With the first two books of The Unbreakable Sword series out, here’s a quick “who’s who” guide to the many gods and goddesses you’ll meet in Shadows of the Gods and Cities of the Gods.


Aonghus – one of the Tuatha Dé, he is the Irish god of love, beauty, and poetry.

Ares – the Greek god of war and brother to Athena.

Athena – the Greek goddess of war (and, oddly enough, basket weaving) and sister to Ares.

Badb – one of the triune of war goddesses in Irish mythology and a member of the Tuatha Dé. Together, the three goddesses (sometimes given as Badb, Macha, and Nemain, and at other times, as Badb, the Morrigan, and Nemain) are known as the Mórrígna.

Chalchiuhtlicue – Aztec water goddess associated with rivers and oceans as well as childbirth. As one of the water and fertility deities on whom the Aztec relied for good harvests, a month long festival was held in her honor (along with the other water and fertility deities) and children were sacrificed on mountaintops as it was believed that their tears would bring good luck and harvests.

The Dagda – meaning “the good god,” he is the leader of the Tuatha Dé of Irish mythology. The Dagda is typically presented as a fertility god.
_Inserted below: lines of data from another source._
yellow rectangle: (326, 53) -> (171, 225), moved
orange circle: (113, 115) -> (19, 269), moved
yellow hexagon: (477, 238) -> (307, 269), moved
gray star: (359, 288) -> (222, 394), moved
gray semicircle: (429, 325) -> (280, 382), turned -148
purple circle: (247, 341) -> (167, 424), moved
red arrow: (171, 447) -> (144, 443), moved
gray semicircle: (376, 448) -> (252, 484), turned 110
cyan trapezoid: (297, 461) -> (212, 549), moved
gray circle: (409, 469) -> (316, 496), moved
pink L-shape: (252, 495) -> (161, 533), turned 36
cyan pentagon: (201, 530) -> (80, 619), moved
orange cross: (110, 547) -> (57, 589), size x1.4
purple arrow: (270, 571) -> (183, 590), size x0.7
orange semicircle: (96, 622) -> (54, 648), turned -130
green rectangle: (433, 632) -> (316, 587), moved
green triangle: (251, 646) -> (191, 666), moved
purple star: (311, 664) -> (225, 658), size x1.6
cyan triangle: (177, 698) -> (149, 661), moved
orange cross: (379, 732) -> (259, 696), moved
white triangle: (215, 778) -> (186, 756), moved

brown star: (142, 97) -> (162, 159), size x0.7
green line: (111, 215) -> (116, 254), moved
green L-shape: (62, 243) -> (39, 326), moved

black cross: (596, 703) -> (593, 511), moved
Dagr – Sources are unclear as to whether Dagr is a Norse god of day, the personification of day, or just a proper noun for day. In this series, I have used Dagr as a Norse god of day – making him a sun god.

Freyja – she and her brother, Freyr, were among the race of Vanir in Norse mythology, but in an exchange of good will between the Aesir and Vanir, Freyja and Freyr ended up living in Asgard (the home of the Aesir). Freyja is depicted as a beautiful goddess with a love for gold jewelry, and often wore so much that she glowed. In addition to being a goddess of love and sexuality, she became associated with war deaths after having to make a deal with Odin to retrieve her beloved necklace, Brísingamen.
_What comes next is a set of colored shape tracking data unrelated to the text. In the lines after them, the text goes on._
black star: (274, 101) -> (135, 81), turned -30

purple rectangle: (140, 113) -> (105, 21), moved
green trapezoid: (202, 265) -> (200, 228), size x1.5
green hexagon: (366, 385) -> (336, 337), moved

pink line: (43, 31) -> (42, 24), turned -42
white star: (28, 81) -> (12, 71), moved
Macha – although this name appears commonly in Irish myths, I’ve used Macha as one of the Mórrígna, making her a war goddess of the Tuatha Dé.

Nemain – one of the Mórrígna, the least is known about Nemain. It is possible that she is associated with the frenzied nature of war.

Ninurta – Sumerian god of agriculture and war, who has his own epic, which you can read online here.

Nyyrikki – Finnish god of hunting.

Perun – Slavic god of lightning and thunder and the most important god of the Slavic pantheon.

Poseidon – the Greek god of the sea and brother to Zeus and Hades. After the Olympians overthrew the Titans, Poseidon and his brothers drew lots to see who would rule each of the three worlds: the underworld, the sea, and the sky. Hades drew the underworld, Poseidon the sea, and Zeus the sky.

Quetzalcoatl – Mesoamerican god who underwent changes after Toltec and then Aztec supremacy in what is now Mexico. He was conceived of as a weather deity, and then as a symbol of death and resurrection. He is also linked to the Aztec calendar, and is thus associated with knowledge and learning. One feature appears to remain consistent, and that is his representation as a feathered serpent.

Thor – Norse god of thunder, whose famous weapon, Mjölnir, was often used to kill giants in Norse mythology. (Jötunn, by the way, which Badb calls Thor in Cities of the Gods, means “giant” and she intended to insult him by calling him that – I think it worked).

Tonatiuh – Aztec sun god and the god of Aztec warriors. Like many Aztec deities, human sacrifices were required in order for him to supply the necessary warmth needed for good harvests.

Tyr – Norse god of war, whose legends, unfortunately, have been mostly lost to us now. One of the most striking surviving stories involving Tyr involves the sacrifice of his hand so that Fenrir, the wolf, can be restrained by other gods.

Ukko – Finnish god of the sky, weather and thunder. He is generally depicted as the head of the Finnish pantheon.

Xipe Totec – Aztec fertility god of agriculture. He is often depicted wearing human skins, which is intended to symbolize death and regeneration.